In the contract for this book, Molly Wolf agreed to write "a collection of vignettes drawn from life, interspersed with meditations on where theology intersects with real life." She has fulfilled that challenge with aplomb. Wolf's Christian perspective is traditional but filled with glints of rebellion and an interest in exploring odd angles. For example, she reflects:

"Maybe others want God to be a black-and-white figure, a figure of neat divisions and clear-cut Law, but I want God to be in flagrant swirling Technicolor. I have seen what it is to be a Very Good Girl, and I'm not sure that's what God's goodness is like. I think God's goodness has a fair streak of mischief. Or so I hope."

Perhaps that is what enables Wolf to look at a green bug and marvel at its intense biochemical activity and its ability to fly long distances. She gives God thanks for the miracle of its being and recognizes no human hierarchy over insects like so many others who envision God as a maker of such distinctions.
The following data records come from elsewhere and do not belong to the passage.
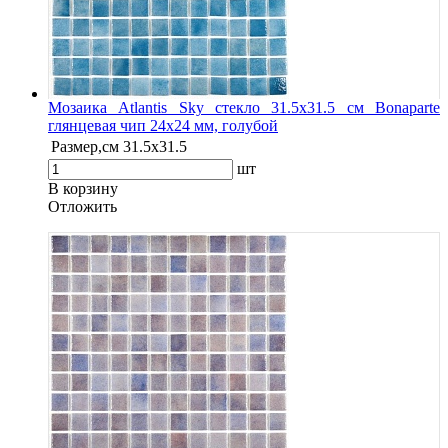
Мозаика Atlantis Sky стекло 31.5х31.5 см Bonaparte
глянцевая чип 24х24 мм, голубой
Размер,см
31.5х31.5
шт
В корзину
Oтложить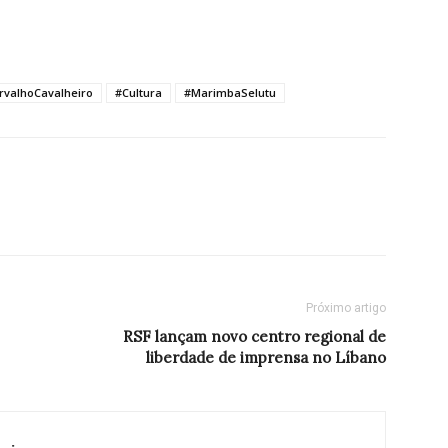
rvalhoCavalheiro
#Cultura
#MarimbaSelutu
Próximo artigo
RSF lançam novo centro regional de
liberdade de imprensa no Líbano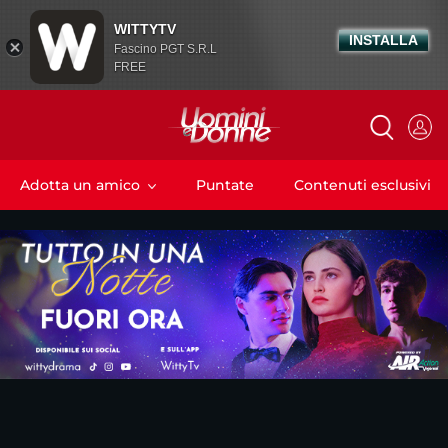
WITTYTV
INSTALLA
Fascino PGT S.R.L
FREE
Adotta un amico
Puntate
Contenuti esclusivi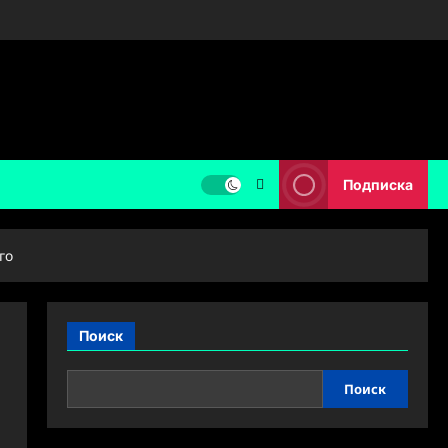
Подписка
го
Поиск
Поиск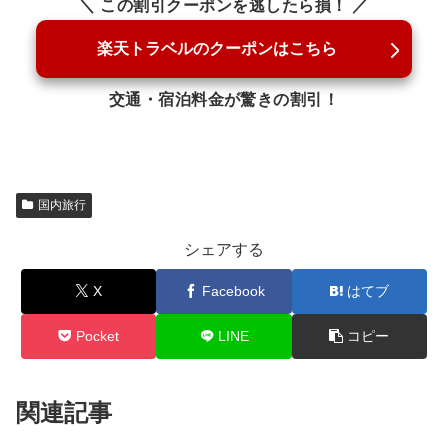
＼ この割引クーポンを逃したら損！ ／
楽天トラベルのクーポンはこちら
交通・宿泊料金が驚きの割引！
国内旅行
シェアする
X
Facebook
はてブ
Pocket
LINE
コピー
関連記事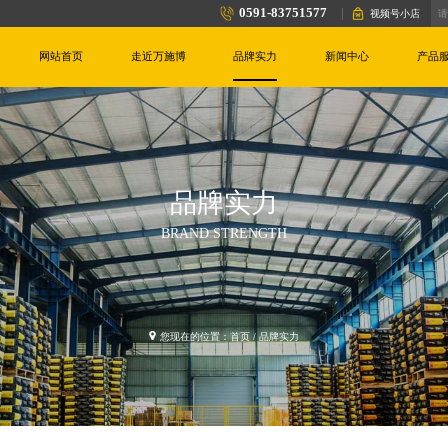
0591-83751577
视频号小店
网站首页
走近万施博
品牌实力
新闻中心
产品
品牌实力
BRAND STRENGTH
您现在的位置：
首页
/ 品牌实力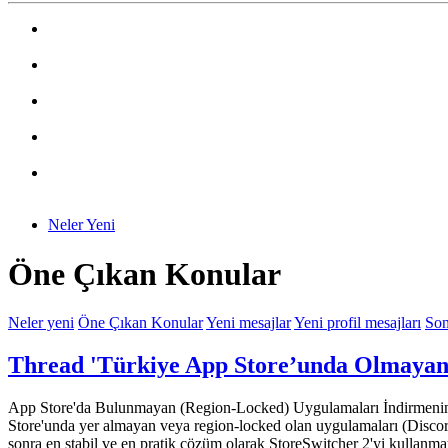
Neler Yeni
Öne Çıkan Konular
Neler yeni
Öne Çıkan Konular
Yeni mesajlar
Yeni profil mesajları
Son
Thread 'Türkiye App Store’unda Olmayan
App Store'da Bulunmayan (Region-Locked) Uygulamaları İndirmenin En 
Store'unda yer almayan veya region-locked olan uygulamaları (Discord,
sonra en stabil ve en pratik çözüm olarak StoreSwitcher 2'yi kullanma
She is grateful to the Creator for her having survived an abusive marriage and for her ability to move beyond a personal betrayal. Again and again, Wolf salutes divine grace as a ballast in her life. Here is another example:

"Now, as I stand in my kitchen, I find myself suddenly hijacked, bowled over, sprung upon by a brilliant light happiness, the equivalent, moodwise, of the yellow at the very center of a full-blown dandelion. These moments catch me, and I feel held in them momentarily, endlessly. They pass, and the normal strains and problems are still there. But just for a moment, now and again, I feel as though I have been mugged by Joy.

"This feeling comes back: I got jumped by it a few weeks back, if you can get jumped by something as thick and deep amber as honey. I thought: It's so good to have you back; will you stay with me a little while? But Joy needs to get around, to be spread. We shouldn't be jealous or possessive. Let this moment happen, it said; don't ask it to wait until you've got time for it, but don't try to hold on to it either. It may need to go on along to the next person who's waiting."

What a wonderful passage brimming with an appreciation for the tiny epiphanies that light up our lives but cannot be grasped and contained merely for our own pleasure. Another sign of grace is God's continual love for us. Wolf sees this as an undiminished resource. In her commentary on Jesus' encounter with the woman from Samaria, this emphasis comes through loud and clear.